* **TO DO**: Gather, from the data below, each line in which the word "Сівковська" occurs.

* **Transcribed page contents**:
┄┄┄┄┄┄┄┄┄┄

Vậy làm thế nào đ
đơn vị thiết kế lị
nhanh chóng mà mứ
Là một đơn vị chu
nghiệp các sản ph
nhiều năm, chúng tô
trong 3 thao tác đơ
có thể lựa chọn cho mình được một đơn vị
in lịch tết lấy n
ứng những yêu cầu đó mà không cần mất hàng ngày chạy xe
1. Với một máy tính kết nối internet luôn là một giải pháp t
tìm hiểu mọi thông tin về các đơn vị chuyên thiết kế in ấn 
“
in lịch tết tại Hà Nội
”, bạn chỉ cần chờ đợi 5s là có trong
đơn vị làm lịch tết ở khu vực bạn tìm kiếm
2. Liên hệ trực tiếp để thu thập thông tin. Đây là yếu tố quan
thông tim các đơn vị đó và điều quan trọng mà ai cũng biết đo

┄┄┄┄┄┄┄┄┄┄

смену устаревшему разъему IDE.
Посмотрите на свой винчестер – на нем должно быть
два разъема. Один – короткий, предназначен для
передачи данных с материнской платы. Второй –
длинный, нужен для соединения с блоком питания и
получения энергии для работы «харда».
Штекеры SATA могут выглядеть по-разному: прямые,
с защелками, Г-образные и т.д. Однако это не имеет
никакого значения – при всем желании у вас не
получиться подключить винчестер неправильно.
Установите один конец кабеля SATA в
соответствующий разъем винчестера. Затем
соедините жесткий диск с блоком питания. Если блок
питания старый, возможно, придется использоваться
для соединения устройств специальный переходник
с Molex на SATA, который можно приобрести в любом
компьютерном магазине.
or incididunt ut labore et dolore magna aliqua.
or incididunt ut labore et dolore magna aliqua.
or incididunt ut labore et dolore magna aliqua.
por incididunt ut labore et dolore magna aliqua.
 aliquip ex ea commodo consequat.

┄┄┄┄┄┄┄┄┄┄

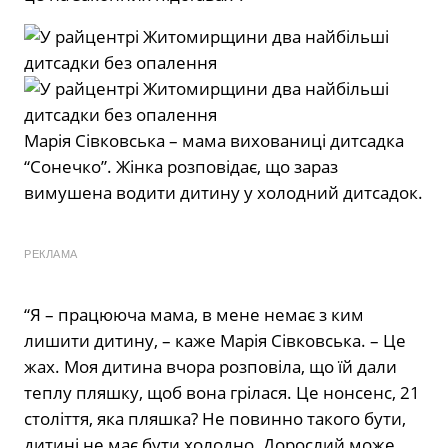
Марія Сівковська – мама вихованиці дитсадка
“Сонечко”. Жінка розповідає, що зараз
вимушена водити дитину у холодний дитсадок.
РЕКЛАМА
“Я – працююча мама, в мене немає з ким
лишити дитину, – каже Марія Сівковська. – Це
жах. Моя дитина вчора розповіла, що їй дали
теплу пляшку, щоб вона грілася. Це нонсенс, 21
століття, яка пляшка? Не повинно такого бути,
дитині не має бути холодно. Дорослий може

┄┄┄┄┄┄┄┄┄┄

* **THE ANSWER**:
Марія Сівковська – мама вихованиці дитсадка
лишити дитину, – каже Марія Сівковська. – Це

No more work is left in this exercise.